> **Exercise**
Return the data below in full and exactly, except that the pictures are dropped.

> **Records**

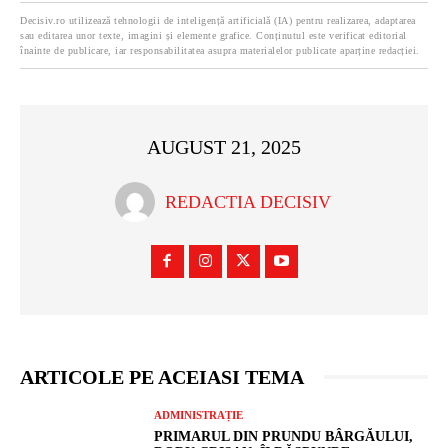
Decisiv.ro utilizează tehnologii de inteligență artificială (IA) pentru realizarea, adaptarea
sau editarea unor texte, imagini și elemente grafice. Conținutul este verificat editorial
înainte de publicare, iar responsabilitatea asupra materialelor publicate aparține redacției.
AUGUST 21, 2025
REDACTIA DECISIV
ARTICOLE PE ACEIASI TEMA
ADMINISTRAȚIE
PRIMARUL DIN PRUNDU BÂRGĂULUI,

> **Response area**
Decisiv.ro utilizează tehnologii de inteligență artificială (IA) pentru realizarea, adaptarea
sau editarea unor texte, imagini și elemente grafice. Conținutul este verificat editorial
înainte de publicare, iar responsabilitatea asupra materialelor publicate aparține redacției.
AUGUST 21, 2025
REDACTIA DECISIV
ARTICOLE PE ACEIASI TEMA
ADMINISTRAȚIE
PRIMARUL DIN PRUNDU BÂRGĂULUI,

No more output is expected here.